8. D’autre part, il ressort des pièces du dossier et il n’est pas contesté que M. A… a précédemment demandé l’asile en France les 14 septembre 2016 puis le 5 octobre 2020, demandes qui ont été enregistrées en procédure dite « Dublin ». Le 20 septembre 2021, le requérant a été transféré en Autriche, pays responsable de sa demande d’asile. Il n’apporte aucun élément de nature à établir que les autorités de ce pays auraient refusé d’examiner sa demande ni même qu’il en aurait formé une. Le 25 mai 2023, le requérant, revenu en France, a déposé une nouvelle demande d’asile, enregistrée une nouvelle fois en procédure dite « Dublin », laquelle doit être regardée comme une demande de réexamen de sa demande d’asile. Dès lors, l’OFII pouvait, contrairement à ce que soutient M. A…, lui refuser, en application des dispositions précitées de l’article L. 551-15 du code de l’entrée et du séjour des étrangers et du droit d’asile, le bénéfice des conditions matérielles d’accueil si l’évaluation de sa vulnérabilité n’y faisait pas obstacle. Dans ces conditions, et alors que le requérant, qui, en particulier a bénéficié d’un entretien de vulnérabilité, n’a été privé d’aucune garantie de procédure tenant à l’édiction de la décision en cause, il y a lieu de faire droit à la demande du directeur général de l’OFII tendant à ce que l’article L. 551-15 soit substitué à l’article L. 551-16 comme fondement légal de la décision.
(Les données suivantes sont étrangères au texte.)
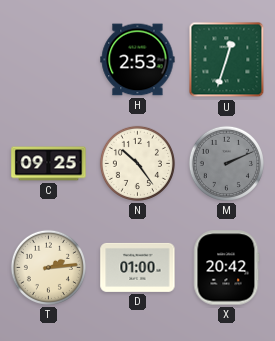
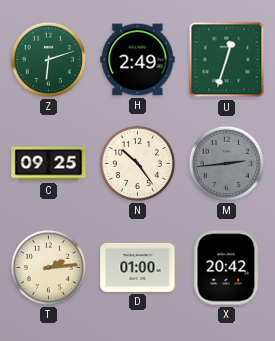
Z: none -> 6:12
H: 2:53 -> 2:49
M: 2:11 -> 2:44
9. En dernier lieu, M. A… soutient que la décision contestée est entachée d’une erreur manifeste d’appréciation de sa situation. Toutefois, il se borne à faire valoir à l’appui de ce moyen qu’il se trouve dans une situation de dénuement et de précarité, sans assortir cette allégation d’aucun élément probant ni même d’aucune précision. Partant, le moyen doit être écarté.
10. Il résulte de ce qui précède que les conclusions aux fins d’annulation doivent être rejetées, ainsi que, par voie de conséquence, celles présentées aux fins d’injonction et au titre des frais d’instance.
D É C I D E :
Article 1er : Il n’y a pas lieu de statuer sur la demande de M. A… tendant au bénéfice de l’aide juridictionnelle à titre provisoire.
Article 2 : Le surplus des conclusions de la requête de M. A… est rejeté.
Article 3 : Le présent jugement sera notifié à M. B… A… et au directeur général de l’Office français de l’immigration et de l’intégration.
Délibéré après l’audience du 16 décembre 2025, à laquelle siégeaient :
M. Huon, président,
M. Viain, premier conseiller,
Mme Froc, conseillère.
Rendu public par mise à disposition au greffe le 13 janvier 2026.
L’assesseur le plus ancien,
signé
VIAIN
Le président,
signé
C. HUON
La greffière,
signé
A. TAINSA
La République mande et ordonne au ministre de l’intérieur en ce qui le concerne, ou à tous commissaires de justice à ce requis en ce qui concerne les voies de droit commun contre les parties privées, de pourvoir à l’exécution du présent jugement.